High memory consumption during long running jobs #3790

PauliusPeciura · 2020-10-12T12:31:37Z

Bug description
We found that memory consumption is fairly high on one of the service nodes that uses the Spring Batch. Even though both data nodes did a similar amount of work, the memory consumption across nodes was not even - 15GB vs 1.5GB (see memory use screenshot).

We have some jobs that could run for seconds while others might run for hours, so we set the polling interval (MessageChannelPartitionHandler#setPollInterval) to 1 second rather than 10 seconds that is the default. In a large running job scenario, we ended up creating 837 step executions.

What I found was that MessageChannelPartitionHandler#pollReplies gets a full StepExecution representation for each step, which contains a JobExecution which would also contain StepExecutions for each. However, they are retrieved at different times and stages. This means that we end up with square number of StepExecution objects, e.g. 837*837=700569 StepExecutions (see screenshot below)

Environment
Initially reproduced on Spring Batch 4.1.4.

Expected behavior
My proposal would be to:

Issue a SQL query to get the count of running StepExecutions instead of retrieving DTOs. This way there is less objects loaded into the heap.
Once all steps are finished, then query for all StepExecutions for that job.

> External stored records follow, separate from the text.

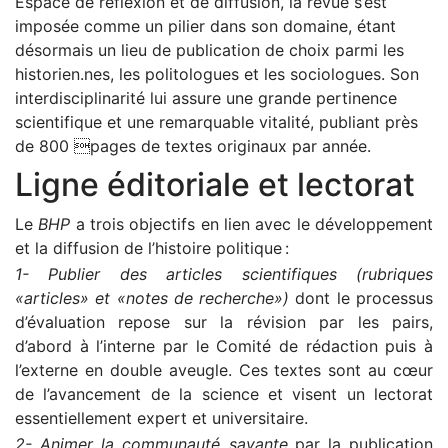
Espace de réflexion et de diffusion, la revue s’est
imposée comme un pilier dans son domaine, étant
désormais un lieu de publication de choix parmi les
historien.nes, les politologues et les sociologues. Son
interdisciplinarité lui assure une grande pertinence
scientifique et une remarquable vitalité, publiant près
de 800 pages de textes originaux par année.
Ligne éditoriale et lectorat
Le
BHP
a trois objectifs en lien avec le développement
et la diffusion de l’histoire politique :
1- Publier des articles scientifiques (rubriques
«articles» et «notes de recherche»)
dont le processus
d’évaluation repose sur la révision par les pairs,
d’abord à l’interne par le Comité de rédaction puis à
l’externe en double aveugle. Ces textes sont au cœur
de l’avancement de la science et visent un lectorat
essentiellement expert et universitaire.
2- Animer la communauté savante
par la publication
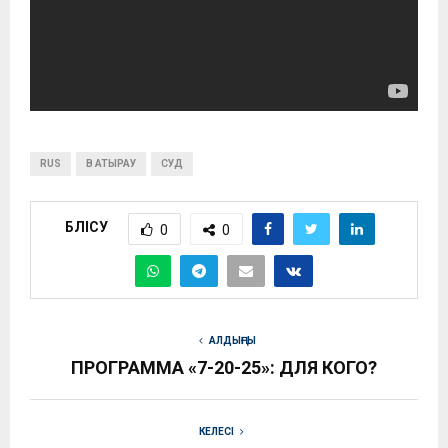
RUS
В АТЫРАУ
СУД
БӨЛІСУ
0
0
АЛДЫҢҒЫ
ПРОГРАММА «7-20-25»: ДЛЯ КОГО?
КЕЛЕСІ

We can then assign the same JobExecution to each step.

Memory usage graph comparison between two service nodes, doing roughly equal amount of work:

My apologies for a messy screenshot, but it does explain the number of StepExecution objects:

ssanghavi-appdirect · 2021-03-22T05:44:44Z

We are facing same issue. When number of steps in a job increases it leads to OOM, killing the manager jvm.
Is there a plan to fix this?

fmbenhassine · 2021-03-22T16:58:16Z

@PauliusPeciura Thank you for reporting this issue and for opening a PR! I would like to be able to reproduce the issue first in order to validate a fix if any. From your usage of MessageChannelPartitionHandler, I understand that this is related to a remote partitioning setup. However, you did not share your job/step configuration. Is a job with a single partitioned step configured with a high number of worker steps enough to reproduce the issue? Do you think the same problem would happen locally with a TaskExecutorPartitionHandler (this would be easier to test in comparison to a remote partitioning setup)? I would be grateful if you could share more details on your configuration or provide a minimal example.

@ssanghavi-appdirect Yes. If we can reproduce the issue in a reliable manner, we will plan a fix for one of the upcoming releases.

ssanghavi-appdirect · 2021-03-23T12:34:34Z

@benas I am able to reproduce with TaskExecutorPartitionHandler as well. However the fix provided by @PauliusPeciura is very specific to DB polling and won't fix what I reproduced with TaskExecutorPartitionHandler
Basically this issue can occur in any code path that is holding references to StepExecution objects returned by JobExplorer.getStepExecution. Similar code exists in RemoteStepExecutionAggregator.aggregate() and MessageChannelPartitionHandler.pollReplies.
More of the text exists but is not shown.